Neither needle injection augmented by EP nor Biojector alone could induce higher magnitudes of immune responses after immunizations with a high dose of DNA. After division of a defined DNA dose into multiple skin sites, the humoral response was particularly enhanced by Biojector while cellular responses were particularly enhanced by EP. Furthermore, a close correlation between in vivo antigen expression and cell-mediated as well as humoral immune responses was observed.

Conclusions

These results show that two optimized DNA vaccine delivery devices can act together to overcome dose restrictions of plasmid DNA vaccines.

Background

Plasmid-based DNA vaccines are commonly used in vaccine research to induce immune responses against infectious agents or tumor antigens. These vaccines possess advantages including rapid construction and high stability, as well as the capacity to induce cellular immune responses owing to the intracellular production of the encoded antigen [1]. Still, further optimization of DNA vaccine delivery is needed for this vaccine modality to ultimately be efficacious in humans [2, 3].

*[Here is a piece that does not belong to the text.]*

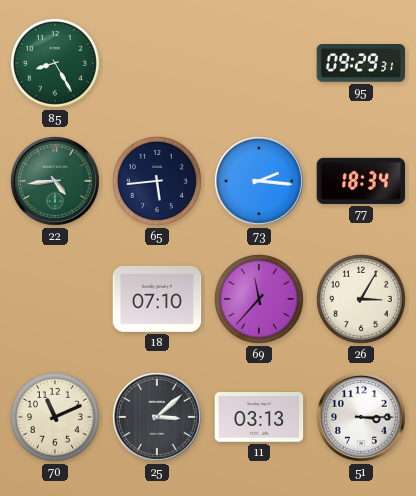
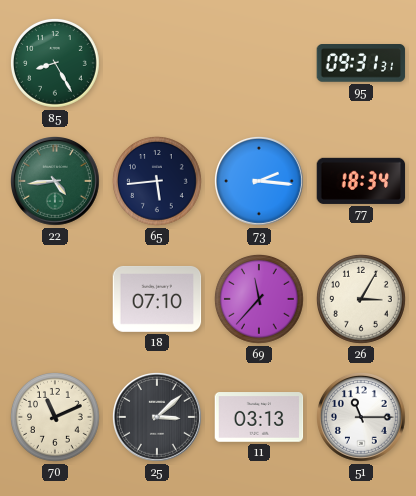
95: 09:29 -> 09:31
51: 3:15 -> 11:15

One strategy to influence the immune responses to DNA vaccines is by the choice of immunization route. We have chosen to employ intradermal (id) immunizations as the skin, unlike muscle tissue, has a large population of resident antigen presenting cells (APCs) that can facilitate the induction of vaccine-specific immune responses [4, 5]. The skin is also a more accessible tissue than muscle, allowing for less painful DNA vaccine delivery and facilitating studies of in vivo protein expression. In addition to conventional needle immunization, several injection devices including Biojector and in vivo electroporation (EP) are being used to improve DNA delivery to the skin. Biojector is a CO2-propelled needle-free device that injects DNA plasmids as a highly focused liquid stream into the skin. This has been shown to enhance antigen expression as compared to conventional needle injection [6], most probably due to the large area and thus larger number of cells being targeted by injection with Biojector. DNA vaccine delivery by Biojector has been shown to induce strong immune responses in preclinical and clinical trials [611].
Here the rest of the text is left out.